### What is required
Could you copy each line of the entries that contains "исчез"?

### Extracted entries

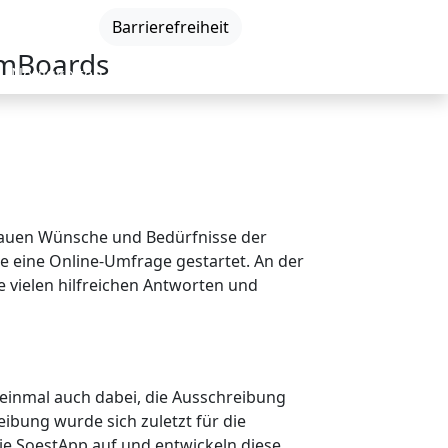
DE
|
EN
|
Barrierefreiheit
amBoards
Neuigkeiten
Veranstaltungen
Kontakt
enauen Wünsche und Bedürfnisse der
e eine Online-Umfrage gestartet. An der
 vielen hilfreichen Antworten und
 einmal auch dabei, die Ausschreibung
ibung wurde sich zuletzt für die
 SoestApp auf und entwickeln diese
--
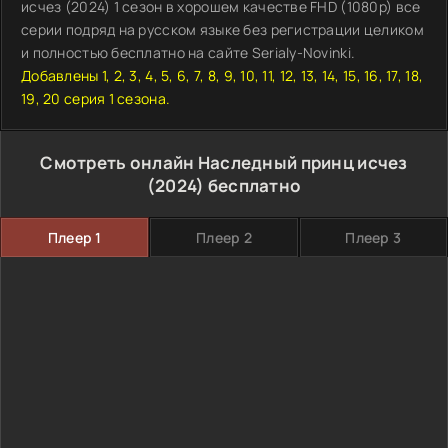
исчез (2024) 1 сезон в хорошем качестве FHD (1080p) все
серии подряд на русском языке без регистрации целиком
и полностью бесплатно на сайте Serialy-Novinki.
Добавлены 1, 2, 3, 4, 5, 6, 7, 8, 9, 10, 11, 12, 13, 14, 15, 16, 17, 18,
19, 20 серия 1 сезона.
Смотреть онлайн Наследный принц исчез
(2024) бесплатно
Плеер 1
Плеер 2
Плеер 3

### Answer section
исчез (2024) 1 сезон в хорошем качестве FHD (1080p) все
Смотреть онлайн Наследный принц исчез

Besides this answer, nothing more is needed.